Dataset excerpts:
================

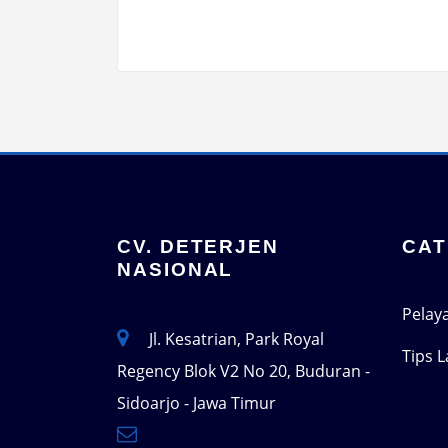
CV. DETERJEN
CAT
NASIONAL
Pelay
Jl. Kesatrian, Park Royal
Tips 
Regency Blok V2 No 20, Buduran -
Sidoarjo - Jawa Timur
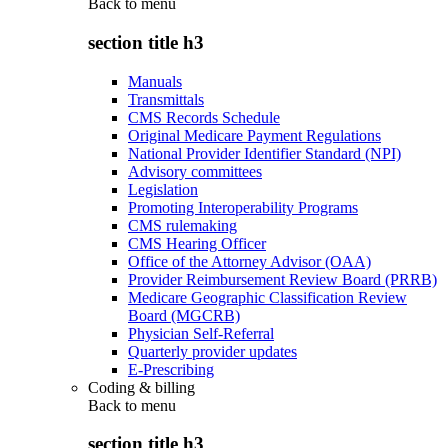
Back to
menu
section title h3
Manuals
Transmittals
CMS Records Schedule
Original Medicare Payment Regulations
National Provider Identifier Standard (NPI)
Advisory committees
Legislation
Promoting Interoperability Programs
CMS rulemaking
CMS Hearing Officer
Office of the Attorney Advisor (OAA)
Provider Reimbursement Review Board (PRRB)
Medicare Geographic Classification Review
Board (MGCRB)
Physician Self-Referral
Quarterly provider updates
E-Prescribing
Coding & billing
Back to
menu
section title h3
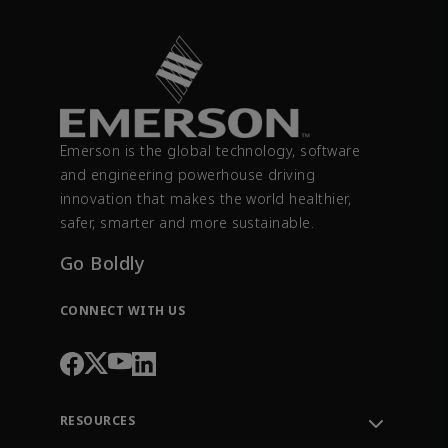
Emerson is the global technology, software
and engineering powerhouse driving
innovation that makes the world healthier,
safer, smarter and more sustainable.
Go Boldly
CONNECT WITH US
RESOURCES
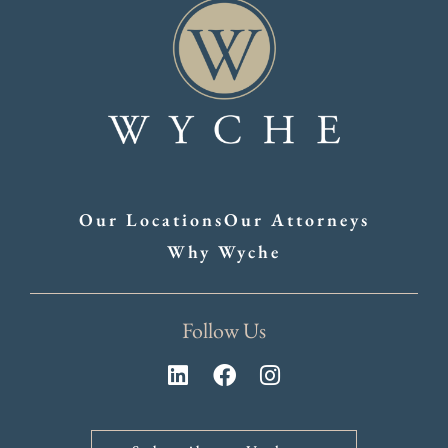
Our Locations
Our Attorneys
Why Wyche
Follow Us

================

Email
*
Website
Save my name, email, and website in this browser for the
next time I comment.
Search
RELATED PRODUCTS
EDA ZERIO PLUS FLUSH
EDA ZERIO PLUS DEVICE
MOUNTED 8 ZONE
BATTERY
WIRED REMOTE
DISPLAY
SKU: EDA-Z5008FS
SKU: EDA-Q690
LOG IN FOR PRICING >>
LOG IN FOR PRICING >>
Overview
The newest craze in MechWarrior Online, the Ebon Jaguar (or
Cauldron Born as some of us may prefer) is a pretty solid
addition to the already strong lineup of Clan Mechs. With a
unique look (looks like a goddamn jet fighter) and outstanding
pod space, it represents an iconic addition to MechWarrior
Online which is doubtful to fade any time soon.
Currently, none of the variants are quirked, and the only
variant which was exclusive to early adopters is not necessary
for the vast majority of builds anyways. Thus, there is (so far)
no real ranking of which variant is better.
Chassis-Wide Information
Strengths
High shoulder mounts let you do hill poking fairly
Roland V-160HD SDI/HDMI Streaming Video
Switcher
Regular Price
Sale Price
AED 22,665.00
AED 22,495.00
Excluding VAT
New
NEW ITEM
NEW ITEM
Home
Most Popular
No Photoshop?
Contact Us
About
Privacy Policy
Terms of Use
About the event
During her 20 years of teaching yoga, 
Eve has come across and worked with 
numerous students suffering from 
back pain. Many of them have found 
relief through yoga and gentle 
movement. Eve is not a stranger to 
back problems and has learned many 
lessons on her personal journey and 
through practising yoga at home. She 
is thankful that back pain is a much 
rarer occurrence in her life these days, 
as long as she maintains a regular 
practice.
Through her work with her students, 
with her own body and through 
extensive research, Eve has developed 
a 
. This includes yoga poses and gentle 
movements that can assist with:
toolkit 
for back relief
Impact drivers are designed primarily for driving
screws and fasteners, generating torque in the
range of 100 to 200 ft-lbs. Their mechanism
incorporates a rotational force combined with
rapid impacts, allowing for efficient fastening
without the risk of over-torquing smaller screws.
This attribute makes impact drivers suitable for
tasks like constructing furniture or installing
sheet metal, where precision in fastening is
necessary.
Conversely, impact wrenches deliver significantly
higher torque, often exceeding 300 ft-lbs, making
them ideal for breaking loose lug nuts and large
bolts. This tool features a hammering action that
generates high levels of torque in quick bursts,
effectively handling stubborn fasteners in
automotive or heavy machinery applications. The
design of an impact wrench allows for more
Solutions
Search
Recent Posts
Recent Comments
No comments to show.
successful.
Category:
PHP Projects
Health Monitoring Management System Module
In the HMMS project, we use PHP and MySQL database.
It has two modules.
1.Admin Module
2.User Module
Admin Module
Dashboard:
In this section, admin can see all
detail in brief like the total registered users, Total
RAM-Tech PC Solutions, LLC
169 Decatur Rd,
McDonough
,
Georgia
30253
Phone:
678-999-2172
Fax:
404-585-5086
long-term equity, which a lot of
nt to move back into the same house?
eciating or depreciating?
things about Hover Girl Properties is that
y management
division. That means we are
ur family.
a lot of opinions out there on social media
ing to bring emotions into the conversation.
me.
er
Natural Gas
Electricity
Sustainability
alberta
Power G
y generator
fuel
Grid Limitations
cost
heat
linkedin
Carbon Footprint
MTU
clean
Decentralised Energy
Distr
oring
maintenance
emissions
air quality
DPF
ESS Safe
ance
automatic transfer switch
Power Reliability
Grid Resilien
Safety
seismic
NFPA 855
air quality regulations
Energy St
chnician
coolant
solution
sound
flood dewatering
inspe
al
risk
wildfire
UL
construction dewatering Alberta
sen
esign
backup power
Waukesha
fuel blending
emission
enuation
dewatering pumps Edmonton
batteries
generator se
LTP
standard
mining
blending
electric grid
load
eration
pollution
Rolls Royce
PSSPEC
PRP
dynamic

================

→ Work item
Going back over the entries above, copy word for word every line from the one that has "back problems and has learned many" on through the one that has "effectively handling stubborn fasteners in".

→ Answer for this exercise
back problems and has learned many 
lessons on her personal journey and 
through practising yoga at home. She 
is thankful that back pain is a much 
rarer occurrence in her life these days, 
as long as she maintains a regular 
practice.
Through her work with her students, 
with her own body and through 
extensive research, Eve has developed 
a 
. This includes yoga poses and gentle 
movements that can assist with:
toolkit 
for back relief
Impact drivers are designed primarily for driving
screws and fasteners, generating torque in the
range of 100 to 200 ft-lbs. Their mechanism
incorporates a rotational force combined with
rapid impacts, allowing for efficient fastening
without the risk of over-torquing smaller screws.
This attribute makes impact drivers suitable for
tasks like constructing furniture or installing
sheet metal, where precision in fastening is
necessary.
Conversely, impact wrenches deliver significantly
higher torque, often exceeding 300 ft-lbs, making
them ideal for breaking loose lug nuts and large
bolts. This tool features a hammering action that
generates high levels of torque in quick bursts,
effectively handling stubborn fasteners in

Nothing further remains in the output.